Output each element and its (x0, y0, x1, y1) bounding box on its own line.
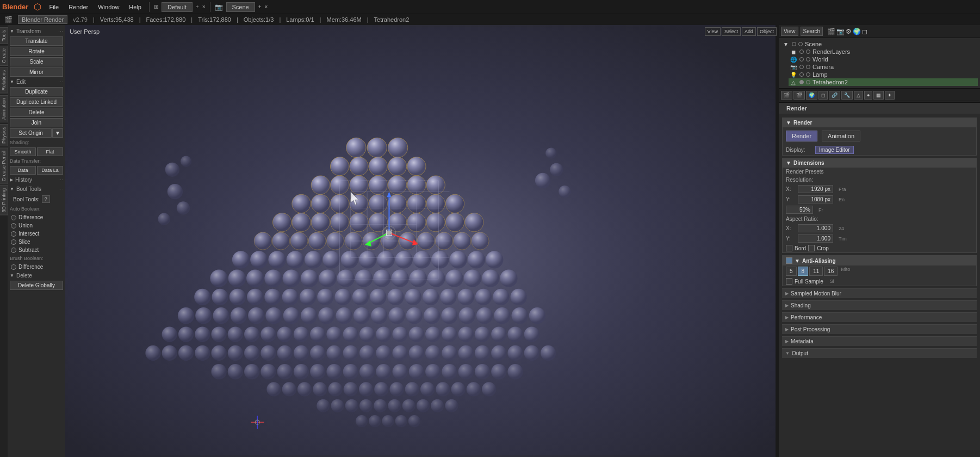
right-icon-camera[interactable]: 📷 (836, 28, 845, 35)
right-search-btn[interactable]: Search (801, 27, 823, 36)
layout-add-btn[interactable]: + (196, 4, 199, 10)
viewport-select-btn[interactable]: Select (722, 27, 741, 36)
vtab-3d-printing[interactable]: 3D Printing (0, 186, 8, 215)
aa-5-btn[interactable]: 5 (786, 267, 797, 276)
transform-section-header[interactable]: ▼ Transform ⋯ (10, 27, 63, 35)
right-icon-render[interactable]: 🎬 (827, 28, 835, 35)
set-origin-button[interactable]: Set Origin (10, 128, 52, 138)
vtab-relations[interactable]: Relations (0, 67, 8, 94)
props-tab-modifier[interactable]: 🔧 (841, 91, 853, 100)
subtract-radio[interactable]: Subtract (10, 246, 63, 254)
right-icon-obj[interactable]: ◻ (862, 28, 867, 35)
render-menu[interactable]: Render (65, 3, 91, 11)
scene-tree-camera[interactable]: 📷 Camera (789, 63, 978, 71)
delete-section-header[interactable]: ▼ Delete (10, 271, 63, 280)
props-tab-material[interactable]: ● (864, 91, 872, 100)
aa-checkbox[interactable] (786, 257, 792, 264)
props-tab-scene[interactable]: 🎬 (793, 91, 805, 100)
vtab-create[interactable]: Create (0, 46, 8, 66)
performance-collapsible[interactable]: ▶ Performance (782, 312, 977, 322)
sampled-motion-blur-row[interactable]: ▶ Sampled Motion Blur (782, 288, 977, 298)
vtab-animation[interactable]: Animation (0, 95, 8, 122)
difference-radio[interactable]: Difference (10, 214, 63, 221)
scene-tree-scene[interactable]: ▼ Scene (781, 40, 978, 48)
render-section-header[interactable]: ▼ Render (783, 118, 976, 127)
x-value[interactable]: 1920 px (798, 185, 833, 193)
scene-tree-lamp[interactable]: 💡 Lamp (789, 71, 978, 78)
vtab-tools[interactable]: Tools (0, 27, 8, 44)
props-tab-texture[interactable]: ▦ (873, 91, 884, 100)
aa-16-btn[interactable]: 16 (824, 267, 838, 276)
set-origin-dropdown[interactable]: ▼ (52, 128, 63, 138)
render-button[interactable]: Render (786, 131, 817, 141)
props-tab-world[interactable]: 🌍 (806, 91, 817, 100)
smooth-button[interactable]: Smooth (10, 147, 36, 156)
window-menu[interactable]: Window (95, 3, 122, 11)
bool-tools-section-header[interactable]: ▼ Bool Tools ⋯ (10, 185, 63, 193)
union-radio[interactable]: Union (10, 222, 63, 229)
rotate-button[interactable]: Rotate (10, 47, 63, 56)
help-menu[interactable]: Help (126, 3, 145, 11)
viewport-3d[interactable]: User Persp View Select Add Object (65, 25, 779, 457)
difference2-radio[interactable]: Difference (10, 263, 63, 270)
engine-selector[interactable]: Blender Render (18, 15, 67, 24)
viewport-view-btn[interactable]: View (705, 27, 721, 36)
metadata-collapsible[interactable]: ▶ Metadata (782, 336, 977, 346)
file-menu[interactable]: File (46, 3, 62, 11)
aa-11-btn[interactable]: 11 (809, 267, 823, 276)
image-editor-value[interactable]: Image Editor (815, 146, 854, 154)
post-processing-collapsible[interactable]: ▶ Post Processing (782, 324, 977, 334)
duplicate-button[interactable]: Duplicate (10, 87, 63, 96)
svg-point-284 (382, 415, 394, 427)
pct-value[interactable]: 50% (786, 206, 813, 214)
slice-radio[interactable]: Slice (10, 238, 63, 245)
scene-tree-world[interactable]: 🌐 World (789, 55, 978, 63)
output-collapsible[interactable]: ▼ Output (782, 348, 977, 358)
props-tab-data[interactable]: △ (854, 91, 863, 100)
flat-button[interactable]: Flat (37, 147, 63, 156)
layout-selector[interactable]: Default (162, 2, 193, 12)
scene-tree-tetrahedron[interactable]: △ Tetrahedron2 (789, 78, 978, 86)
bord-checkbox[interactable] (786, 245, 792, 251)
props-tab-constraint[interactable]: 🔗 (829, 91, 840, 100)
duplicate-linked-button[interactable]: Duplicate Linked (10, 97, 63, 107)
right-view-btn[interactable]: View (781, 27, 798, 36)
animation-button[interactable]: Animation (822, 131, 860, 141)
data-la-button[interactable]: Data La (37, 166, 63, 175)
shading-collapsible[interactable]: ▶ Shading (782, 300, 977, 310)
scale-button[interactable]: Scale (10, 57, 63, 66)
join-button[interactable]: Join (10, 118, 63, 127)
data-button[interactable]: Data (10, 166, 36, 175)
viewport-add-btn[interactable]: Add (742, 27, 756, 36)
edit-section-header[interactable]: ▼ Edit ⋯ (10, 78, 63, 86)
intersect-radio[interactable]: Intersect (10, 230, 63, 237)
viewport-right-handle[interactable] (776, 25, 779, 457)
props-tab-particle[interactable]: ✦ (885, 91, 895, 100)
right-icon-settings[interactable]: ⚙ (846, 28, 852, 35)
translate-button[interactable]: Translate (10, 36, 63, 46)
props-tab-object[interactable]: ◻ (818, 91, 828, 100)
crop-checkbox[interactable] (808, 245, 815, 251)
delete-button[interactable]: Delete (10, 108, 63, 117)
viewport-object-btn[interactable]: Object (757, 27, 777, 36)
delete-globally-button[interactable]: Delete Globally (10, 281, 63, 290)
scene-selector[interactable]: Scene (226, 2, 255, 12)
aa-8-btn[interactable]: 8 (798, 267, 809, 276)
mirror-button[interactable]: Mirror (10, 67, 63, 77)
anti-aliasing-header[interactable]: ▼ Anti-Aliasing (783, 256, 976, 265)
full-sample-checkbox[interactable] (786, 278, 792, 285)
scene-close-btn[interactable]: × (265, 4, 268, 10)
vtab-grease-pencil[interactable]: Grease Pencil (0, 148, 8, 184)
scene-tree-renderlayers[interactable]: ◼ RenderLayers (789, 48, 978, 55)
props-tab-render[interactable]: 🎬 (781, 91, 792, 100)
bool-tools-help-btn[interactable]: ? (42, 195, 50, 203)
scene-add-btn[interactable]: + (258, 4, 262, 10)
ay-value[interactable]: 1.000 (798, 234, 833, 243)
right-icon-world[interactable]: 🌍 (853, 28, 861, 35)
dimensions-section-header[interactable]: ▼ Dimensions (783, 158, 976, 168)
layout-close-btn[interactable]: × (202, 4, 206, 10)
vtab-physics[interactable]: Physics (0, 124, 8, 146)
ax-value[interactable]: 1.000 (798, 224, 833, 232)
y-value[interactable]: 1080 px (798, 195, 833, 203)
history-section-header[interactable]: ▶ History ⋯ (10, 176, 63, 184)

- What this task involves
Where does the word "Output" appear in the material above? Copy every line that holds it.

- Exercise response
Output each element and its (x0, y0, x1, y1) bounding box on its own line.
output-collapsible[interactable]: ▼ Output (782, 348, 977, 358)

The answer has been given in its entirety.